§ Study material:

^^^^^^^^^^^^^^^^

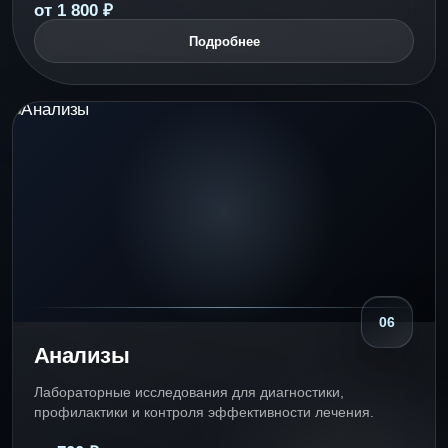
от 1 800 ₽
Подробнее
06
Анализы
Лабораторные исследования для диагностики,
профилактики и контроля эффективности лечения.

^^^^^^^^^^^^^^^^

Reproduce the material exactly. Pictures stay out.

от 1 800 ₽
Подробнее
06
Анализы
Лабораторные исследования для диагностики,
профилактики и контроля эффективности лечения.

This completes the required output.